Klar stellt sich die CSU gegen das „Spurwechsel“-Konzept, das die Ampel verfolgen will. Man lehne die „Vermischung von Asyl und Arbeitsmigration“ ab, heißt es im Entwurf. Dabei geht es um die Frage, ob gut integrierte, berufstätige Asylbewerber, deren Asylantrag endgültig abgelehnt wird, trotzdem ein Bleiberecht bekommen. In Teilen der Wirtschaft gibt es dafür, gerade mit Blick auf den Mangel an Arbeitskräften in bestimmten Branchen, große Sympathie. Auch Schleswig-Holsteins Ministerpräsident Daniel Günther (CDU) hatte dafür geworben. Die CSU stellt sich nun eindeutig dagegen. Das ist auch die Linie von CDU-Chef Friedrich Merz. Man müsse klar trennen zwischen einer Einwanderung in den Arbeitsmarkt und einer humanitären Flüchtlingspolitik, sagte er schon 2021.
Die Union lehnt zudem in Dobrindts Konzept schroff ab, dass auf eine verpflichtende Identitätsprüfung verzichtet wird. Eine Versicherung an Eides statt ersetze keine Papiere und keine vollständige Mitwirkung im Asylverfahren. „Geklärte Identität ist eine Grundvoraussetzung.“ Die Sorge der CSU: mehr Migranten ohne Papiere, deren „Versicherung an Eides statt“ nicht überprüft werden soll.

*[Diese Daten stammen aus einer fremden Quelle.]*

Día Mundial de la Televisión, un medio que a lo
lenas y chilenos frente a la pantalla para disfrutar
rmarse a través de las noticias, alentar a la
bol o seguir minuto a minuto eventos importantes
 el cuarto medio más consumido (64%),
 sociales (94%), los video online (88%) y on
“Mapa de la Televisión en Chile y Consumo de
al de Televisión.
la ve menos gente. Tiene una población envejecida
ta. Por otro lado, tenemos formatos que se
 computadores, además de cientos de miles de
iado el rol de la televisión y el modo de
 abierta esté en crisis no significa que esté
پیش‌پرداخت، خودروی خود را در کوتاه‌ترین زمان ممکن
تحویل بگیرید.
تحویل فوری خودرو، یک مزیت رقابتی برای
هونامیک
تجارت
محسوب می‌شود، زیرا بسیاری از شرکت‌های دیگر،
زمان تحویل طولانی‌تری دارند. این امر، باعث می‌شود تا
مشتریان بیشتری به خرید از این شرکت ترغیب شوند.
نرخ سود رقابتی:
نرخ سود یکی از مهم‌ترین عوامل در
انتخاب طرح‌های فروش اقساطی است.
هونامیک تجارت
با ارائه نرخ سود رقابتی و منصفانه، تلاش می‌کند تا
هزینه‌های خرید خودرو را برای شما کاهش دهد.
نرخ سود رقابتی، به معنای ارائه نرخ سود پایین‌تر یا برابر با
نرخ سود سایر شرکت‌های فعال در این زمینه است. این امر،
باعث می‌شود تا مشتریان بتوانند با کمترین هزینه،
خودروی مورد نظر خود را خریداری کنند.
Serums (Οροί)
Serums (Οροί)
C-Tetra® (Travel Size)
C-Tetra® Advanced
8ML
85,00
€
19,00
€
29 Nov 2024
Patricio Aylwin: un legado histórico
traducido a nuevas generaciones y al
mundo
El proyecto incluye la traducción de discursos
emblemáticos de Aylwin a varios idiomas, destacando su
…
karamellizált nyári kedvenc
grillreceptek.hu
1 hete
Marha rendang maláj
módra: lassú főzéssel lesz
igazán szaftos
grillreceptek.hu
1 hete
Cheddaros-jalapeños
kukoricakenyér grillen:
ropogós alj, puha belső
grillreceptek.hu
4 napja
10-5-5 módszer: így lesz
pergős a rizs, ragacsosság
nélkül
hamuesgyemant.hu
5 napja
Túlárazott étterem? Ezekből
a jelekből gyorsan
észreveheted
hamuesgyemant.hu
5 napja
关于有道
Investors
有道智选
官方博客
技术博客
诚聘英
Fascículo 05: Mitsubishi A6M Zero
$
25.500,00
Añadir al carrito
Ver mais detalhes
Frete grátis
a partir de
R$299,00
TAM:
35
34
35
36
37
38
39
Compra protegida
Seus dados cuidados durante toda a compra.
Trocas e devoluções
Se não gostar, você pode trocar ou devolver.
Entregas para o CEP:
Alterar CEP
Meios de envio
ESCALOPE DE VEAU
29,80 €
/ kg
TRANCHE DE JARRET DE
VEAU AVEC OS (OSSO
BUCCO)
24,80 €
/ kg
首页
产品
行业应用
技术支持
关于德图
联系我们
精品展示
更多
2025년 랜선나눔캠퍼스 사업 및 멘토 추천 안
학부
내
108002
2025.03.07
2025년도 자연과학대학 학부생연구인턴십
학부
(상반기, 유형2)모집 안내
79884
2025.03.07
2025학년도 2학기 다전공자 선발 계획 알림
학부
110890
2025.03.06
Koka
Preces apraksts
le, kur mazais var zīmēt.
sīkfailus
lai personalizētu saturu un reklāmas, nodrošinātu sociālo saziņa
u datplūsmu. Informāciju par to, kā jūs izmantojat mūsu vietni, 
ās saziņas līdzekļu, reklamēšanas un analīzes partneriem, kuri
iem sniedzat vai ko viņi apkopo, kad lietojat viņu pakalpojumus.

Die CSU stellt sich außerdem gegen eine Ausweitung der doppelten Staatsbürgerschaft. Generell sollen die Hürden für den Erhalt des deutschen Passes nicht gesenkt werden: „Wir halten an den bisherigen Voraussetzungen zur Dauer des Aufenthaltes in Deutschland und die Einordnung in deutsche Lebensverhältnisse fest.“
Die Klausur der Christsozialen, traditionell im Januar in Kreuth (später: Kloster Seeon), beginnt nun morgen in Berlin. Als externer Gast ist Merz vorgesehen, der erste größere Auftritt seit seiner nun offiziellen Bestätigung per Briefwahl. Der Januar-Termin war geplatzt, weil bei Dobrindt und mehreren Mitarbeitern sowie einem ausländischen Gast die PCR-Tests positiv anschlugen.